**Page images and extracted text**
━━━━━━━━━━━━━━━━━━━━━━━━━━━━━━
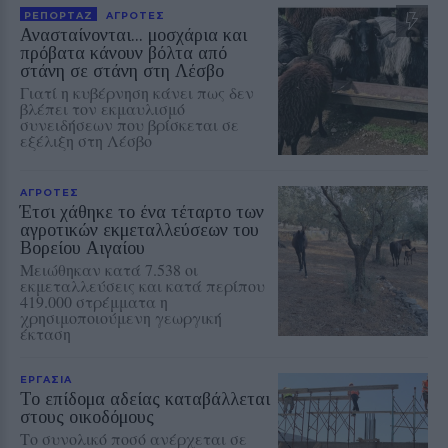
ΡΕΠΟΡΤΑΖ
ΑΓΡΟΤΕΣ
Ανασταίνονται... μοσχάρια και
πρόβατα κάνουν βόλτα από
στάνη σε στάνη στη Λέσβο
Γιατί η κυβέρνηση κάνει πως δεν
βλέπει τον εκμαυλισμό
συνειδήσεων που βρίσκεται σε
εξέλιξη στη Λέσβο
ΑΓΡΟΤΕΣ
Έτσι χάθηκε το ένα τέταρτο των
αγροτικών εκμεταλλεύσεων του
Βορείου Αιγαίου
Μειώθηκαν κατά 7.538 οι
εκμεταλλεύσεις και κατά περίπου
419.000 στρέμματα η
χρησιμοποιούμενη γεωργική
έκταση
ΕΡΓΑΣΙΑ
Το επίδομα αδείας καταβάλλεται
στους οικοδόμους
Το συνολικό ποσό ανέρχεται σε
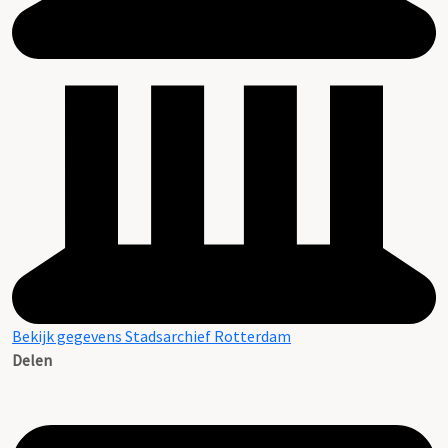
Bekijk gegevens Stadsarchief Rotterdam
Delen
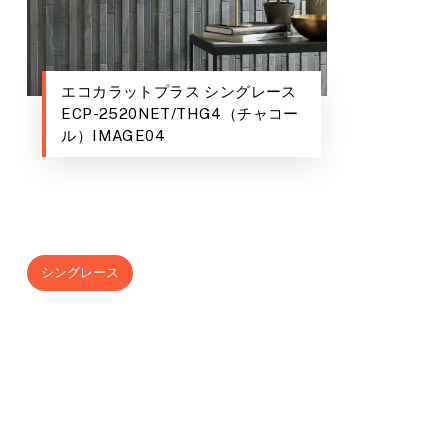
エコカラットプラス シングレース
ECP-2520NET/THG4（チャコー
ル）IMAGE04
シングレース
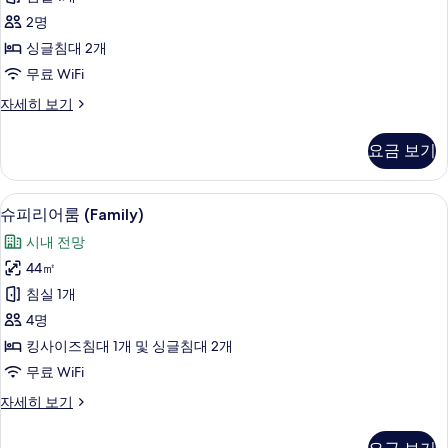
기
트
2명
윈
싱글침대 2개
룸
무료 WiFi
사
슈
자세히 보기
진
피
모
리
요금 보기
어
두
트
보
윈
슈피리어룸 (Family) | 셀렉트 컴포트 침
슈
13
룸
슈피리어룸 (Family)
기
피
자
시내 전망
세
리
히
44㎡
어
보
침실 1개
기
룸
4명
(Family)
킹사이즈침대 1개 및 싱글침대 2개
사
무료 WiFi
진
슈
자세히 보기
모
피
두
리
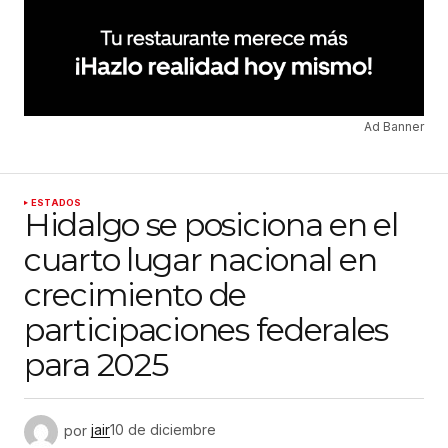
Ad Banner
ESTADOS
Hidalgo se posiciona en el
cuarto lugar nacional en
crecimiento de
participaciones federales
para 2025
por
jair
10 de diciembre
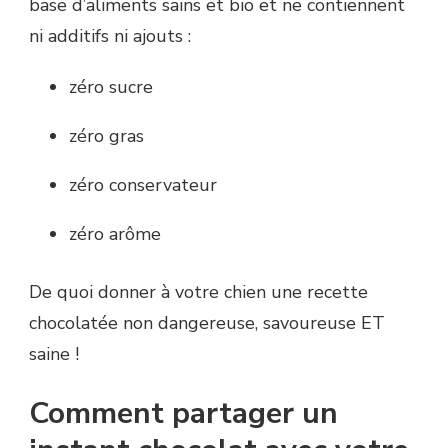
base d’aliments sains et bio et ne contiennent
ni additifs ni ajouts :
zéro sucre
zéro gras
zéro conservateur
zéro arôme
De quoi donner à votre chien une recette
chocolatée non dangereuse, savoureuse ET
saine !
Comment partager un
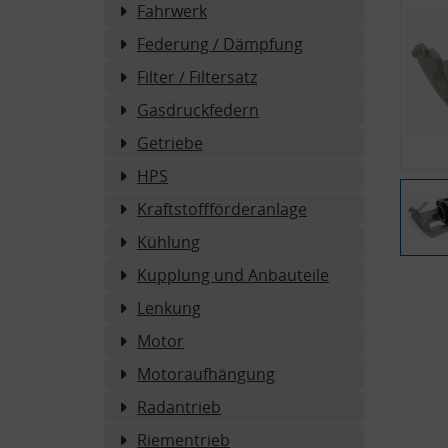
Fahrwerk
Federung / Dämpfung
Filter / Filtersatz
Gasdruckfedern
Getriebe
HPS
Kraftstoffförderanlage
Kühlung
Kupplung und Anbauteile
Lenkung
Motor
Motoraufhängung
Radantrieb
Riementrieb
━━━━━━━━━━━━━━━━━━━━━━━━━━━━━━
**ACTION ITEM**
Count how many lines in the entries hold "zéro" and reply with that number alone.

**SOLUTION FOR THIS TASK**
4